How much code does this break? How much does this help performance? (My instinct here is that the tradeoff is not worth it, but I'm willing to be convinced otherwise.)

The regression and test-suite pass using a bootstrap build. I'll provide performance data tomorrow.

The following are results from test-suite execution. LHS is a main build (17dde371e773) and the RHS is main with patch applied. The results-subset.txt is absent of unit, micro, and torture tests. Execution runtime is comprised from three runs of the main and patched version combined using the compare.py vs argument (compare the minimums of the two sets). Compilation times are acquired from a single invocation of each type of build. I will gather more compile time runs this weekend.

vitalybuka added a comment.EditedSep 26 2022, 9:01 PM

Are these patches uploaded with arc tool?

I tried to hook this patch into MemorySanitizer and it reduces instrumented code by ~30% !

I tried to hook this patch into MemorySanitizer and it reduces instrumented code by ~30% !

Wow, amazing results!

vitalybuka added a comment.EditedSep 26 2022, 11:39 PM

I tried to hook this patch into MemorySanitizer and it reduces instrumented code by ~30% !

Wow, amazing results!

Also I applied this patch with D134698 and used on our large test set, expecting significant number of pre-existing reports. To my surprise I see not many of them.

Also I applied this patch with D134698 and used on our large test set, expecting significant number of pre-existing reports. To my surprise I see not many of them.

Something wrong with my msan experiment, I'll re-evaluate size and reports tomorrow.

Are these patches uploaded with arc tool?

Yes, the patches were uploaded with arc.

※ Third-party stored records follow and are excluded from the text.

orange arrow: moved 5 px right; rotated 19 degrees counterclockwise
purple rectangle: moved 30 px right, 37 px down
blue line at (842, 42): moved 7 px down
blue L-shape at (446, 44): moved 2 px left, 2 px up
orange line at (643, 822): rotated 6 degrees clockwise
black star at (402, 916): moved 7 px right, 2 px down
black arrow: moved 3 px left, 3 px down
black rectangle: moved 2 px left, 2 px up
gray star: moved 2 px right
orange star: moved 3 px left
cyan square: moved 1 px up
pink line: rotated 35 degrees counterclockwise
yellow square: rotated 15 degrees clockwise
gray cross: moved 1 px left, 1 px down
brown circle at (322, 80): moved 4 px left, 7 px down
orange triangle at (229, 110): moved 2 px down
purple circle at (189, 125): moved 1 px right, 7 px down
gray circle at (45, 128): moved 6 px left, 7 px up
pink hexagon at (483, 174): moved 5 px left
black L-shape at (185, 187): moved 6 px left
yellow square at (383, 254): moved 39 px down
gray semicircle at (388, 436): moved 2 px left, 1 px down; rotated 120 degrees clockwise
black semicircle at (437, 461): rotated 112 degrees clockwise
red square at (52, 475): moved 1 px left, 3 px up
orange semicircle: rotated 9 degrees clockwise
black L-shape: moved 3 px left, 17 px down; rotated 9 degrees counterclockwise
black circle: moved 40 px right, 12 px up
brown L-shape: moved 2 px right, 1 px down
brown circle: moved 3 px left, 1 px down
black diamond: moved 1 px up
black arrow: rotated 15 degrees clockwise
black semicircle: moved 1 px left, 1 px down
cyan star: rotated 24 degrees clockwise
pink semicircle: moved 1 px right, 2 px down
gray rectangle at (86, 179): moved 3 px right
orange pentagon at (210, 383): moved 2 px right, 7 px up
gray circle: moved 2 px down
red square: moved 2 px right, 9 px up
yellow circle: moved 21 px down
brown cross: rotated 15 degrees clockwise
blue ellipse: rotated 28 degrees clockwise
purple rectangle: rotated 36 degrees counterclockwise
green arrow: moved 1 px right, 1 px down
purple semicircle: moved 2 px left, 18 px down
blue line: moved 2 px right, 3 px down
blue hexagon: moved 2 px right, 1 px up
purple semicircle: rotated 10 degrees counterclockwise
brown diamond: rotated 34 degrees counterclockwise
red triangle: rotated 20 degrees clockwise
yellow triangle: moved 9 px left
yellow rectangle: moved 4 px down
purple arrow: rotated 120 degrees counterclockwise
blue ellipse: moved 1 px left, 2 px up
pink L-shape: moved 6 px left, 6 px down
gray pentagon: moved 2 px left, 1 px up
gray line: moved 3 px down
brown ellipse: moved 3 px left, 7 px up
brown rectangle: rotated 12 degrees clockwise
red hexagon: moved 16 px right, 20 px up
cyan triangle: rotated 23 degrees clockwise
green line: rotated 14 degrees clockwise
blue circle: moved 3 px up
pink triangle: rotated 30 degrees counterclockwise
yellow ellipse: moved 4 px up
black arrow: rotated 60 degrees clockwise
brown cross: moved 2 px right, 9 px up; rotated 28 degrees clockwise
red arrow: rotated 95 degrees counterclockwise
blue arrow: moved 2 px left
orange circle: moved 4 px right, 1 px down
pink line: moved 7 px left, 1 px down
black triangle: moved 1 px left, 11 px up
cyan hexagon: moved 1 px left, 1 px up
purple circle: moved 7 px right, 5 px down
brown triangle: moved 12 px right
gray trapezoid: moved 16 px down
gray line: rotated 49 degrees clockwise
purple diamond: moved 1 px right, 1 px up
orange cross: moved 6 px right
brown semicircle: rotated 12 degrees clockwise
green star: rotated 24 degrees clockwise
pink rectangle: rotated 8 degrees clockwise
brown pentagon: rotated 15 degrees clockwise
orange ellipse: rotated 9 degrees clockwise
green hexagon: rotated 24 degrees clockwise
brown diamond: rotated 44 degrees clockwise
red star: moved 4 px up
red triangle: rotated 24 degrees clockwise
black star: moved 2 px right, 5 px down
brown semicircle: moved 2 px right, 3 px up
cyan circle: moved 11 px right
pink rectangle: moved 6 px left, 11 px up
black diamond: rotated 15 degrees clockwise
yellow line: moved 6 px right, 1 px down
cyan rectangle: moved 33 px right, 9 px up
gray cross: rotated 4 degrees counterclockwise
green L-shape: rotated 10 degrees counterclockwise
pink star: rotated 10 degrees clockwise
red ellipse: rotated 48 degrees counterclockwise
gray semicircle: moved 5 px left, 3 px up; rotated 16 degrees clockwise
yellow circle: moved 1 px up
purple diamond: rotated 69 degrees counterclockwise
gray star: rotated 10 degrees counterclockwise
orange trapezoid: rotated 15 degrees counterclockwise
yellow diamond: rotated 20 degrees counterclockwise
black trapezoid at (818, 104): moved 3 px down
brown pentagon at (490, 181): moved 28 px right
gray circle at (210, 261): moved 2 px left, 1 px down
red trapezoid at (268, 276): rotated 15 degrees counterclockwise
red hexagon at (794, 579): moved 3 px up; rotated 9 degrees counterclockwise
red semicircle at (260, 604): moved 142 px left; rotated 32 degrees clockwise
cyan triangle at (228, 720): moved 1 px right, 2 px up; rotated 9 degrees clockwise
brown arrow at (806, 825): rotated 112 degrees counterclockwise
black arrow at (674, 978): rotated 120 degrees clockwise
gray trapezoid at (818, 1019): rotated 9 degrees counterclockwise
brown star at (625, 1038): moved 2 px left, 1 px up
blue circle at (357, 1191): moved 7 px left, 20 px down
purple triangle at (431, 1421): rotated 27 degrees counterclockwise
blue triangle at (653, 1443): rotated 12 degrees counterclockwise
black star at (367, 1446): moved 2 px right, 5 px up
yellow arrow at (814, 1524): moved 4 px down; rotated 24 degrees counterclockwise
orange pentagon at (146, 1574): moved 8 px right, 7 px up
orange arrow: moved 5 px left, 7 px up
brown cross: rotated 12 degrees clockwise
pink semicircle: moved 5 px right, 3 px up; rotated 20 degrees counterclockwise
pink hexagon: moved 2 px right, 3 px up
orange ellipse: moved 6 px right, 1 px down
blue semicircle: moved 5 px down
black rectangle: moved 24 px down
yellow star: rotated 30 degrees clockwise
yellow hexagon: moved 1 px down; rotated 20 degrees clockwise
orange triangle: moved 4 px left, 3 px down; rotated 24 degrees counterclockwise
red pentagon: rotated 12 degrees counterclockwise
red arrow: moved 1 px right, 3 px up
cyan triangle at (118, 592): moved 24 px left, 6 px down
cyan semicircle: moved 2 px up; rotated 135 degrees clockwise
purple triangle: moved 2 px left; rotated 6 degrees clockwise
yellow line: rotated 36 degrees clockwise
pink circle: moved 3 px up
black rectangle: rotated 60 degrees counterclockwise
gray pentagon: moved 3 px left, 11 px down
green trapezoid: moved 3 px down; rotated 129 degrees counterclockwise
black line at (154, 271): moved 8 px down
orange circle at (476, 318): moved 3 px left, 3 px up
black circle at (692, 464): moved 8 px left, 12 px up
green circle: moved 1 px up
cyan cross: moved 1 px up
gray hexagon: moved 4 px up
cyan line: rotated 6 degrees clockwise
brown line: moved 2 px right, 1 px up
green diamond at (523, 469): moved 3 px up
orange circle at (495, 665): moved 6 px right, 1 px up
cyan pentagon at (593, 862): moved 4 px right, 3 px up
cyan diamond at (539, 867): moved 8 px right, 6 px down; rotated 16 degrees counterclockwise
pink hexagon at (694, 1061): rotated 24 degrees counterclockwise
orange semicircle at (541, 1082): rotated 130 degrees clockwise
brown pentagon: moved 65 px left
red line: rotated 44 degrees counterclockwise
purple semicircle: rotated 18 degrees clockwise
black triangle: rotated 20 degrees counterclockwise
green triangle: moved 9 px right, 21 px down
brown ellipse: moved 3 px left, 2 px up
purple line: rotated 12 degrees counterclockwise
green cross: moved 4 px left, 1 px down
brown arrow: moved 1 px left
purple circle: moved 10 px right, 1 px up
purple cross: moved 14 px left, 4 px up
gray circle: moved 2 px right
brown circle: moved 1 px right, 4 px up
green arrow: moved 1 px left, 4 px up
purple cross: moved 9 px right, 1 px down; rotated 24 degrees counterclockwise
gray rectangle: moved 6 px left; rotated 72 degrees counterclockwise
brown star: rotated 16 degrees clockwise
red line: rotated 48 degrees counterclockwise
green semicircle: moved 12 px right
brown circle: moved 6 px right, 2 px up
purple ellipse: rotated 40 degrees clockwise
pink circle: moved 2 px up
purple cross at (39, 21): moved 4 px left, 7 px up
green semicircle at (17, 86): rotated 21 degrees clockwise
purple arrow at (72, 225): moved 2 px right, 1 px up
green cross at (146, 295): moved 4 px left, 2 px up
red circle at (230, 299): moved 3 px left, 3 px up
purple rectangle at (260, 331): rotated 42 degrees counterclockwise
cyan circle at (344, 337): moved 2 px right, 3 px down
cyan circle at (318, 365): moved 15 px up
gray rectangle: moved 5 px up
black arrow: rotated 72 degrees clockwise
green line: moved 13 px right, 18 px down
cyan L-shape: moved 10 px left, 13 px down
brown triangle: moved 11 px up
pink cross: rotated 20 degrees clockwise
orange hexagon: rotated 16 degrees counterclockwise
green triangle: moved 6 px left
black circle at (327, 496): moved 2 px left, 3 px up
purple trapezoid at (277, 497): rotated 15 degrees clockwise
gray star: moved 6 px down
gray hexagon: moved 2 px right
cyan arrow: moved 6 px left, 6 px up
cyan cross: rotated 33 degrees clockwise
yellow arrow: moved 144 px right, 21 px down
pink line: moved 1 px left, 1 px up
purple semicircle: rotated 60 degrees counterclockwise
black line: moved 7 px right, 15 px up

The size of the patch was too large to use the web interface.

Decreased CPU loading during test-suite build did lower times in some instances, but not a lot.

jmciver updated this revision to Diff 467690.Oct 13 2022, 11:20 PM
jmciver edited the summary of this revision. (Show Details)

Updating D134410: [clang][CodeGen] Add noundef metadata to load instructions (preliminary)

Resolve merge conflicts due to the adoption of the ptr type in openmp tests.

vitalybuka added a reviewer: vitalybuka.EditedOct 15 2022, 1:20 PM

Also I applied this patch with D134698 and used on our large test set, expecting significant number of pre-existing reports. To my surprise I see not many of them.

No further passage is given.